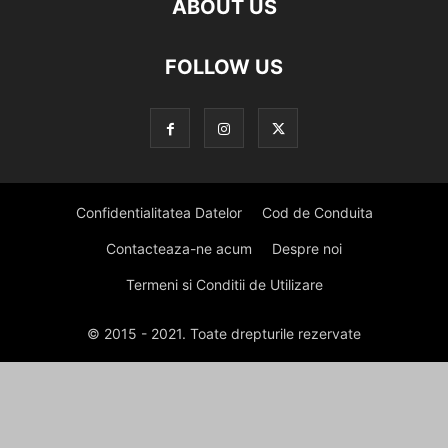
ABOUT US
FOLLOW US
Confidentialitatea Datelor
Cod de Conduita
Contacteaza-ne acum
Despre noi
Termeni si Conditii de Utilizare
© 2015 - 2021. Toate drepturile rezervate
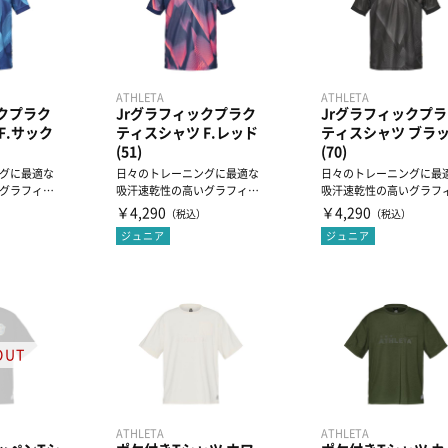
ATHLETA
ATHLETA
ックプラク
Jrグラフィックプラク
Jrグラフィックプラ
F.サック
ティスシャツ F.レッド
ティスシャツ ブラ
(51)
(70)
グに最適な
日々のトレーニングに最適な
日々のトレーニングに最
グラフィッ
吸汗速乾性の高いグラフィッ
吸汗速乾性の高いグラフ
クプラシャツ
クプラシャツ
￥4,290
￥4,290
）
（税込）
（税込）
ジュニア
ジュニア
ATHLETA
ATHLETA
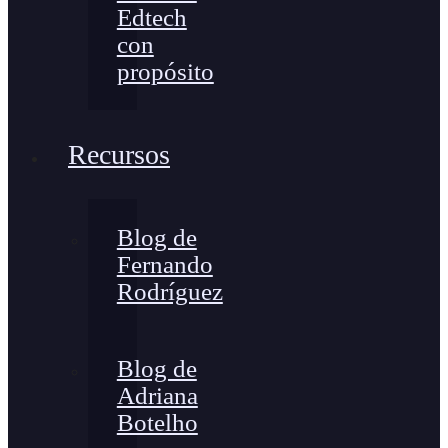
Edtech
con
propósito
Recursos
Blog de
Fernando
Rodríguez
Blog de
Adriana
Botelho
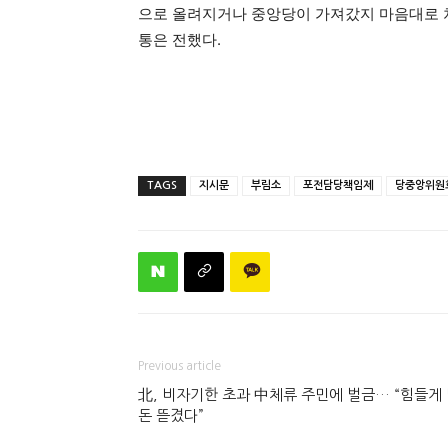
으로 올려지거나 중앙당이 가져갔지 마음대로 
통은 전했다.
TAGS
지시문
부림소
포전담당책임제
당중앙위원
Previous article
北, 비자기한 초과 中체류 주민에 벌금… “힘들게
돈 뜯겼다”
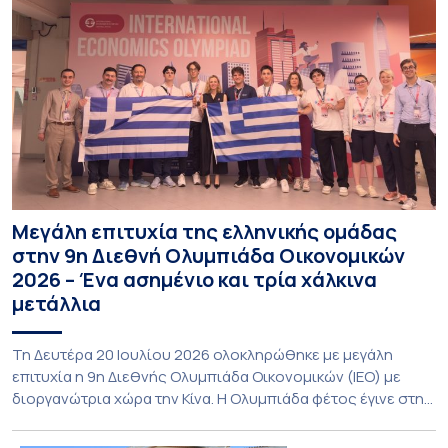
Μεγάλη επιτυχία της ελληνικής ομάδας
στην 9η Διεθνή Ολυμπιάδα Οικονομικών
2026 – Ένα ασημένιο και τρία χάλκινα
μετάλλια
Τη Δευτέρα 20 Ιουλίου 2026 ολοκληρώθηκε με μεγάλη
επιτυχία η 9η Διεθνής Ολυμπιάδα Οικονομικών (ΙΕΟ) με
διοργανώτρια χώρα την Κίνα. Η Ολυμπιάδα φέτος έγινε στην
πόλη Shenzhen της Νότιας Κίνας και υποδέχθηκε με φυσική
παρουσία αποστολές από 55 χώρες, αριθμός που αποτελεί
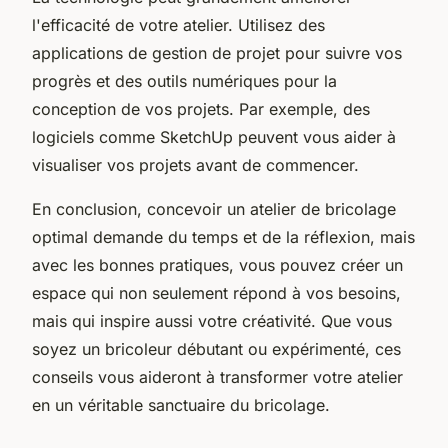
l'efficacité de votre atelier. Utilisez des
applications de gestion de projet pour suivre vos
progrès et des outils numériques pour la
conception de vos projets. Par exemple, des
logiciels comme SketchUp peuvent vous aider à
visualiser vos projets avant de commencer.
En conclusion, concevoir un atelier de bricolage
optimal demande du temps et de la réflexion, mais
avec les bonnes pratiques, vous pouvez créer un
espace qui non seulement répond à vos besoins,
mais qui inspire aussi votre créativité. Que vous
soyez un bricoleur débutant ou expérimenté, ces
conseils vous aideront à transformer votre atelier
en un véritable sanctuaire du bricolage.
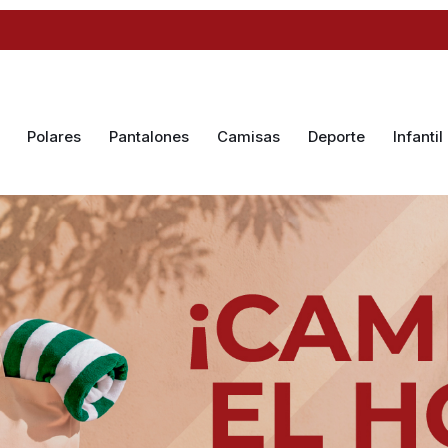
Polares
Pantalones
Camisas
Deporte
Infantil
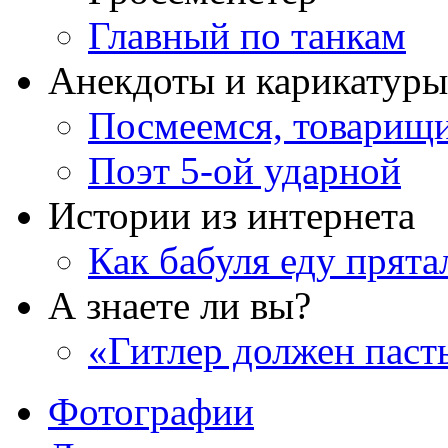
Главный по танкам
Анекдоты и карикатуры
Посмеемся, товарищ
Поэт 5-ой ударной
Истории из интернета
Как бабуля еду прята
А знаете ли вы?
«Гитлер должен паст
Фотографии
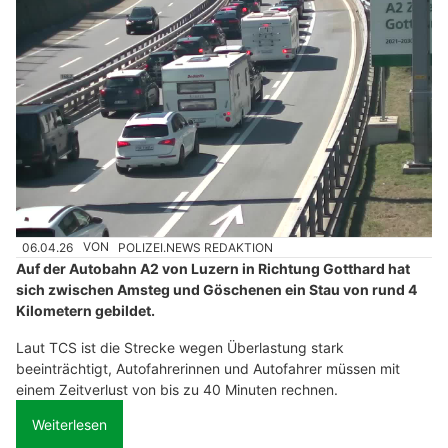
06.04.26
VON
POLIZEI.NEWS REDAKTION
Auf der Autobahn A2 von Luzern in Richtung Gotthard hat
sich zwischen Amsteg und Göschenen ein Stau von rund 4
Kilometern gebildet.
Laut TCS ist die Strecke wegen Überlastung stark
beeinträchtigt, Autofahrerinnen und Autofahrer müssen mit
einem Zeitverlust von bis zu 40 Minuten rechnen.
Weiterlesen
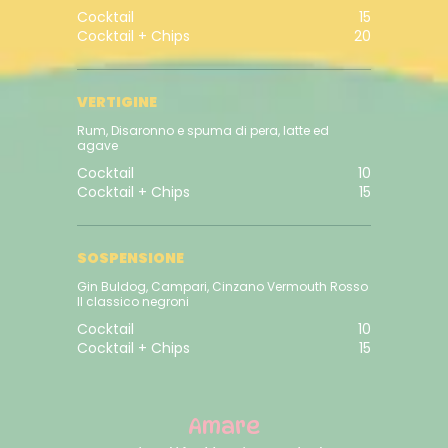
Cocktail
15
Cocktail + Chips
20
VERTIGINE
Rum, Disaronno e spuma di pera, latte ed
agave
Cocktail
10
Cocktail + Chips
15
SOSPENSIONE
Gin Buldog, Campari, Cinzano Vermouth Rosso
Il classico negroni
Cocktail
10
Cocktail + Chips
15
Amare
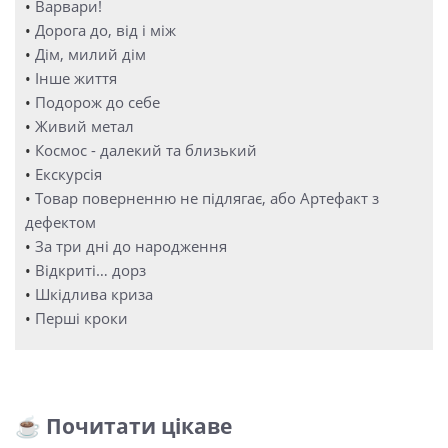
•
Варвари!
•
Дорога до, від і між
•
Дім, милий дім
•
Інше життя
•
Подорож до себе
•
Живий метал
•
Космос - далекий та близький
•
Екскурсія
•
Товар поверненню не підлягає, або Артефакт з
дефектом
•
За три дні до народження
•
Відкриті… дорз
•
Шкідлива криза
•
Перші кроки
☕ Почитати цікаве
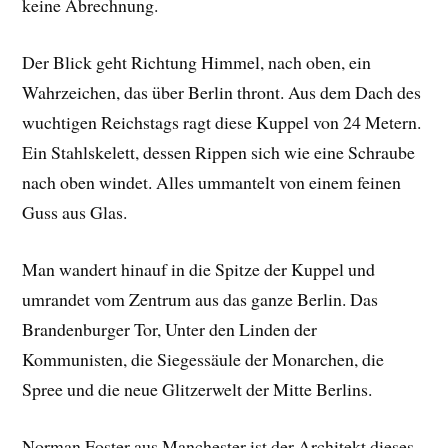
keine Abrechnung.
Der Blick geht Richtung Himmel, nach oben, ein
Wahrzeichen, das über Berlin thront. Aus dem Dach des
wuchtigen Reichstags ragt diese Kuppel von 24 Metern.
Ein Stahlskelett, dessen Rippen sich wie eine
Schraube
nach oben windet. Alles ummantelt von einem feinen
Guss aus Glas.
Man wandert hinauf in die Spitze der Kuppel und
umrandet vom Zentrum aus das ganze Berlin. Das
Brandenburger Tor, Unter den Linden der
Kommunisten, die Siegessäule der Monarchen, die
Spree und die neue Glitzerwelt der Mitte Berlins.
Norman Foster aus Manchester ist der Architekt dieses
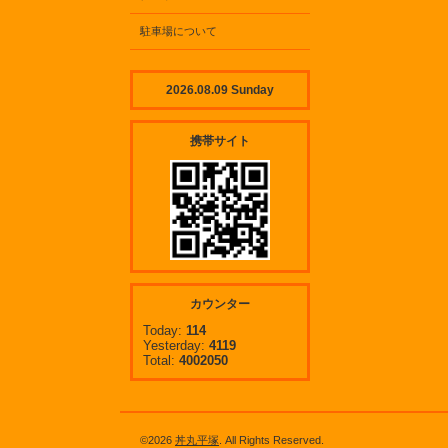
駐車場について
2026.08.09 Sunday
携帯サイト
カウンター
Today:
114
Yesterday:
4119
Total:
4002050
©2026
丼丸平塚
. All Rights Reserved.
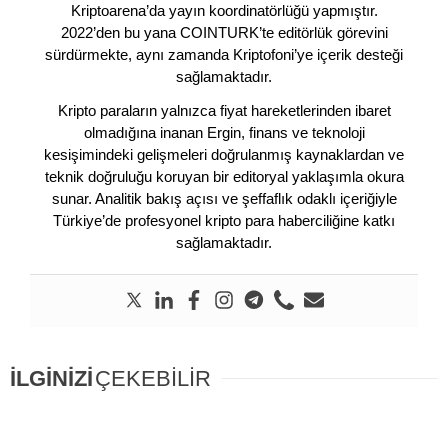
Kriptoarena’da yayın koordinatörlüğü yapmıştır.
2022’den bu yana COINTURK’te editörlük görevini
sürdürmekte, aynı zamanda Kriptofoni’ye içerik desteği
sağlamaktadır.
Kripto paraların yalnızca fiyat hareketlerinden ibaret
olmadığına inanan Ergin, finans ve teknoloji
kesişimindeki gelişmeleri doğrulanmış kaynaklardan ve
teknik doğruluğu koruyan bir editoryal yaklaşımla okura
sunar. Analitik bakış açısı ve şeffaflık odaklı içeriğiyle
Türkiye’de profesyonel kripto para haberciliğine katkı
sağlamaktadır.
İLGİNİZİ
ÇEKEBİLİR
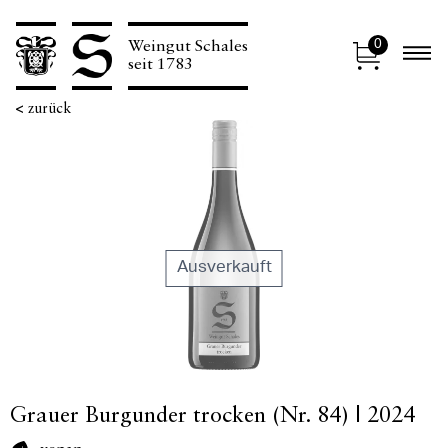
0
Weingut Schales
N
seit 1783
<
zurück
Ausverkauft
Grauer Burgunder trocken (Nr. 84) | 2024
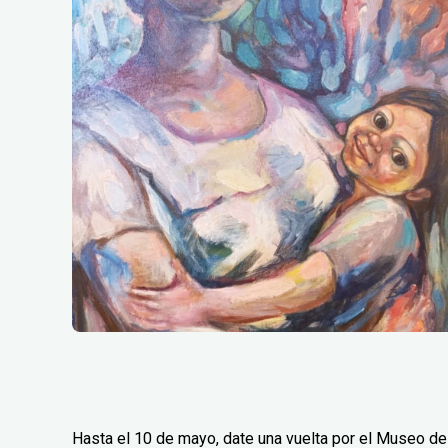
Hasta el 10 de mayo, date una vuelta por el Museo de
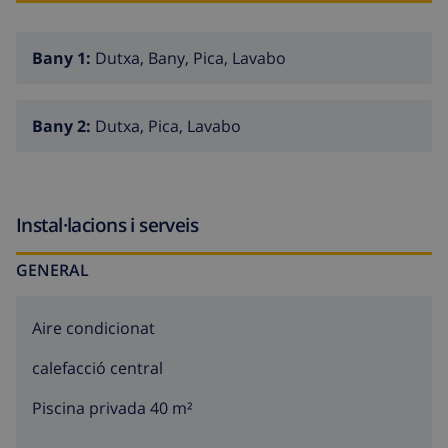
Reserva ara i assegura't unes vacances inoblidables
Bany 1:
Dutxa, Bany, Pica, Lavabo
a la nostra encantadora vila d'estiu a Calp!
Bany 2:
Dutxa, Pica, Lavabo
Instal·lacions i serveis
GENERAL
Aire condicionat
calefacció central
Piscina privada 40 m²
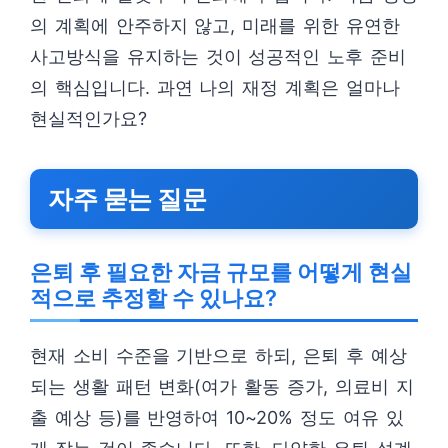
의 계획에 안주하지 않고, 미래를 위한 유연한
사고방식을 유지하는 것이 성공적인 노후 준비
의 핵심입니다. 과연 나의 재정 계획은 얼마나
현실적인가요?
자주 묻는 질문
은퇴 후 필요한 자금 규모를 어떻게 현실
적으로 추정할 수 있나요?
현재 소비 수준을 기반으로 하되, 은퇴 후 예상
되는 생활 패턴 변화(여가 활동 증가, 의료비 지
출 예상 등)를 반영하여 10~20% 정도 여유 있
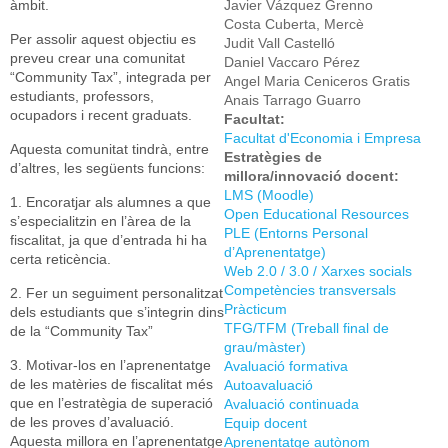
àmbit.
Javier Vázquez Grenno
Costa Cuberta, Mercè
Per assolir aquest objectiu es
Judit Vall Castelló
preveu crear una comunitat
Daniel Vaccaro Pérez
“Community Tax”, integrada per
Angel Maria Ceniceros Gratis
estudiants, professors,
Anais Tarrago Guarro
ocupadors i recent graduats.
Facultat:
Facultat d'Economia i Empresa
Aquesta comunitat tindrà, entre
Estratègies de
d’altres, les següents funcions:
millora/innovació docent:
LMS (Moodle)
1. Encoratjar als alumnes a que
Open Educational Resources
s’especialitzin en l’àrea de la
PLE (Entorns Personal
fiscalitat, ja que d’entrada hi ha
d’Aprenentatge)
certa reticència.
Web 2.0 / 3.0 / Xarxes socials
Competències transversals
2. Fer un seguiment personalitzat
Pràcticum
dels estudiants que s’integrin dins
TFG/TFM (Treball final de
de la “Community Tax”
grau/màster)
3. Motivar-los en l’aprenentatge
Avaluació formativa
de les matèries de fiscalitat més
Autoavaluació
que en l’estratègia de superació
Avaluació continuada
de les proves d’avaluació.
Equip docent
Aquesta millora en l’aprenentatge
Aprenentatge autònom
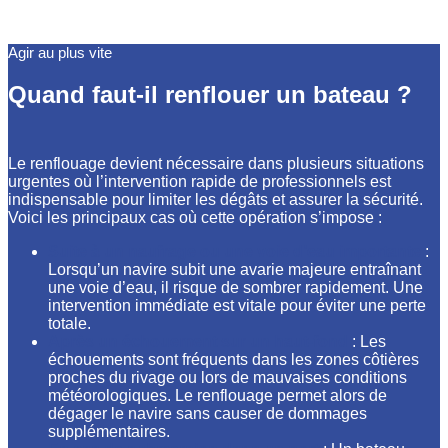
Agir au plus vite
Quand faut-il renflouer un bateau ?
Le renflouage devient nécessaire dans plusieurs situations
urgentes où l’intervention rapide de professionnels est
indispensable pour limiter les dégâts et assurer la sécurité.
Voici les principaux cas où cette opération s’impose :
Suite à un naufrage ou une voie d’eau importante
:
Lorsqu’un navire subit une avarie majeure entraînant
une voie d’eau, il risque de sombrer rapidement. Une
intervention immédiate est vitale pour éviter une perte
totale.
Après un échouement sur un haut-fond
: Les
échouements sont fréquents dans les zones côtières
proches du rivage ou lors de mauvaises conditions
météorologiques. Le renflouage permet alors de
dégager le navire sans causer de dommages
supplémentaires.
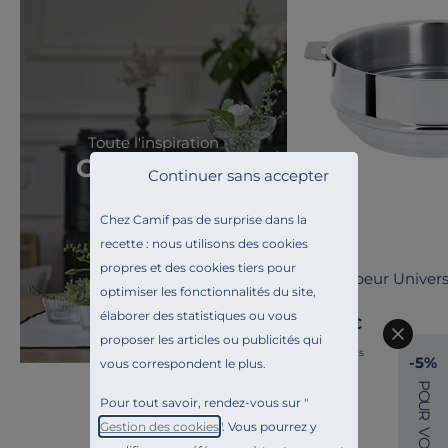
Toute l'inspiration
Grand Hôtel
Continuer sans accepter
Chez Camif pas de surprise dans la
recette : nous utilisons des cookies
CRISTEL
propres et des cookies tiers pour
Cuit vapeur Univer
optimiser les fonctionnalités du site,
cm
élaborer des statistiques ou vous
94,90 €
proposer les articles ou publicités qui
Français
-5%
vous correspondent le plus.
P
O
Pour tout savoir, rendez-vous sur "
U
R
Gestion des cookies
". Vous pourrez y
V
O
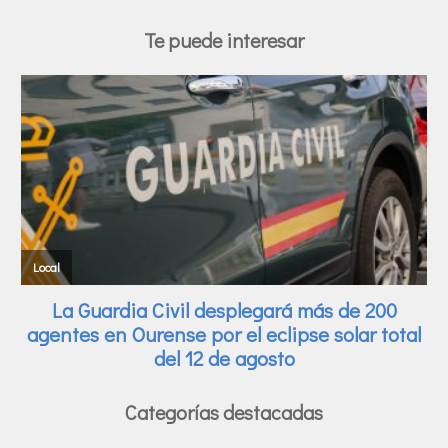
Te puede interesar
Categorías destacadas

----

Going through the listing above, copy out every line that has the string "Kuppel".

◆ ANSWER FOR THIS EXERCISE:
wuchtigen Reichstags ragt diese Kuppel von 24 Metern.
Man wandert hinauf in die Spitze der Kuppel und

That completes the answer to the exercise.